Events can have an unpleasant knack of rendering previous forthrightly held opinions not merely obsolete, but downright foolish. This blog has previously written about the Syrian civil war and America’s strategic alliances in the Middle East, topics that are most certainly germane to the heinous attacks in Paris on Friday evening. When writing this post, I firstly asked myself whether I needed to re-examine my previous writings, and if necessary, even recant some of it. The re-examination took place, but – and it doesn’t give me any particular pleasure to say this, for the reputation and vanity of a blowhard commentator is of consequence to nobody, especially when the issue at hand is so serious – I wasn’t moved to forswear the thrust of either post.

The coordinated murderous mayhem unleashed by “three co-ordinated teams” was an event that demands appropriate responses from citizens and policymakers alike. In the case of citizens, it means not succumbing to fear. For leaders, it means discontinuing the wrong-headed approaches, including the creation of a lawless vacuum in Iraq following the despicable invasion of that country, which have only succeeded in empowering Islamist terrorism for the last 15 years. It is also a time for introspection. For the latter reason, I am usually reluctant to commentate so quickly after an event, because many details take time to come out in the wash, and they often further require rumination before clear sense of a forward purpose presents itself.
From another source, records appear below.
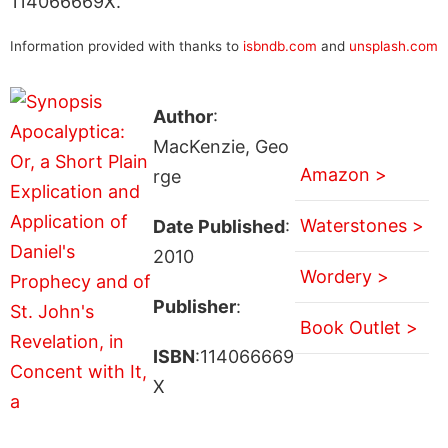
114066669X.
Information provided with thanks to
isbndb.com
and
unsplash.com
Author
:
MacKenzie, Geo
Amazon >
rge
Waterstones >
Date Published
:
2010
Wordery >
Publisher
:
Book Outlet >
ISBN
:114066669
X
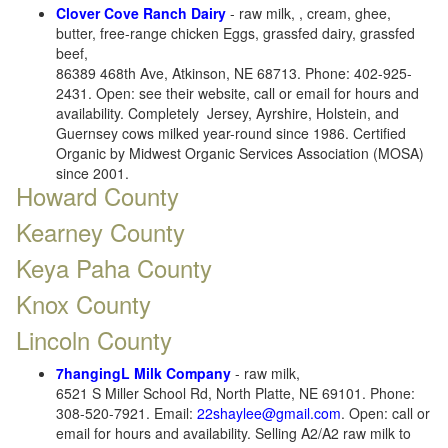
Clover Cove Ranch Dairy
- raw milk, , cream, ghee,
butter, free-range chicken Eggs, grassfed dairy, grassfed
beef,
86389 468th Ave, Atkinson, NE 68713. Phone: 402-925-
2431. Open: see their website, call or email for hours and
availability. Completely Jersey, Ayrshire, Holstein, and
Guernsey cows milked year-round since 1986. Certified
Organic by Midwest Organic Services Association (MOSA)
since 2001.
Howard County
Kearney County
Keya Paha County
Knox County
Lincoln County
7hangingL Milk Company
- raw milk,
6521 S Miller School Rd, North Platte, NE 69101. Phone:
308-520-7921. Email:
22shaylee@gmail.com
. Open: call or
email for hours and availability. Selling A2/A2 raw milk to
However, certain broad convictions about the Middle East and what is now a fraught situation in Europe have, if anything, been affirmed by this terror attack.
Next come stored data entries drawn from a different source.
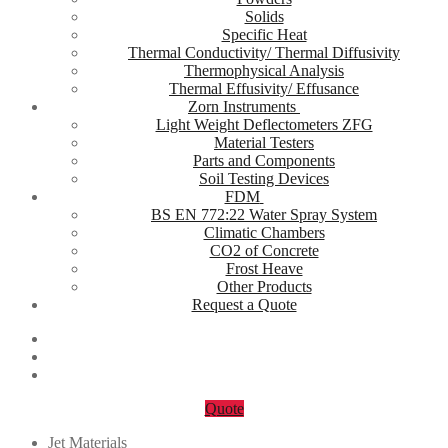
Solids
Specific Heat
Thermal Conductivity/ Thermal Diffusivity
Thermophysical Analysis
Thermal Effusivity/ Effusance
Zorn Instruments
Light Weight Deflectometers ZFG
Material Testers
Parts and Components
Soil Testing Devices
FDM
BS EN 772:22 Water Spray System
Climatic Chambers
CO2 of Concrete
Frost Heave
Other Products
Request a Quote
Quote
Jet Materials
Given the priority that should now be given to mourning, it may not be the right time during these weeks to talk of the failure of France (and indeed other European countries) to successfully integrate its Muslim population, though it is an unavoidable issue that has to be understood and resolved sometime. Preferably non-violently, though who would be confident of that now? We could further talk about many of the world’s problems related to Islamism and how they are interconnected, from Indonesia to Nigeria. And we could explore further the nature of terrorism, which has many sources, and which is by no means confined to Islamism. And there is also the acknowledgement that our own leaders are by no means whiter than white. But in the immediate aftermath, some salient issues suffice.

One is that, however confused some people might have been about the hierarchy of priorities in the Syrian civil war, there can be little dispute now that the defeat of Isis/Isil/Daesh takes pre-eminence. The question of how is the one we need to resolve, and quickly. The appropriate civilian response is unity, and to refrain from demonising whole communities. For Western state actors, this (admittedly uninfluential) voice suggests that, if we were serious, we would enter a coalition involving everybody who seeks the same objective of vanquishing Daesh, and prioritise that above other geopolitical objectives.

How then should we prosecute attacks against Daesh? Just prior to Friday night’s terror, Mohammed Emwazi (aka Jihadi John) was killed by a drone strike. One can hardly mourn his passing, however preferable it is for due process to apply to murderers, and for those of us hostile to the use of drones to carry out aerial assaults it was a moment to reconsider our position. I must confess I briefly wavered, and felt compelled to commend at least this one drone strike that hit its target. However, the use of drones has two fatal weaknesses – the frequent propensity for killing innocent bystanders, and the unmistakeable sense that it ensures subsequent blowback (though, obviously, given that the Paris attacks were obviously the work of long term planning, there isn’t a direct connection with Emwazi’s elimination). Related to the second is a potentially terrifying third drawback to using drones – that someday jihadis will acquire their own.

The futility of air strikes is best illustrated by pointing out that they have been underway for considerable time already, and they have done nothing to arrest the rise of Daesh and other assorted jihadi groups. Ultimately, territory must be seized and held by ground forces. Air power is only useful insofar it assists operations on the ground. Western power might also have greater utility in the main through the offer of matériel to regional armies rather than the deployment of personnel, in addition to the use of its ‘good offices’ to pursue every diplomatic avenue available.

But perhaps the most important question to ask concerns the source of the Wahhabism that drives (and funds) so much fundamentalist depravity. Or put another way, what will it take for the United States and those other Western states close to Saudi Arabia, such as Britain, to re-examine their relationship with the House of Saud, and indeed the other Gulf monarchies? An alliance that is now so suffused with mutual commercial interests is not one that is going to be picked apart overnight, but if Daesh continues to prosper and outrages like that in Paris over the weekend become more commonplace, a strategic overhaul that is already necessary will surely be unavoidable.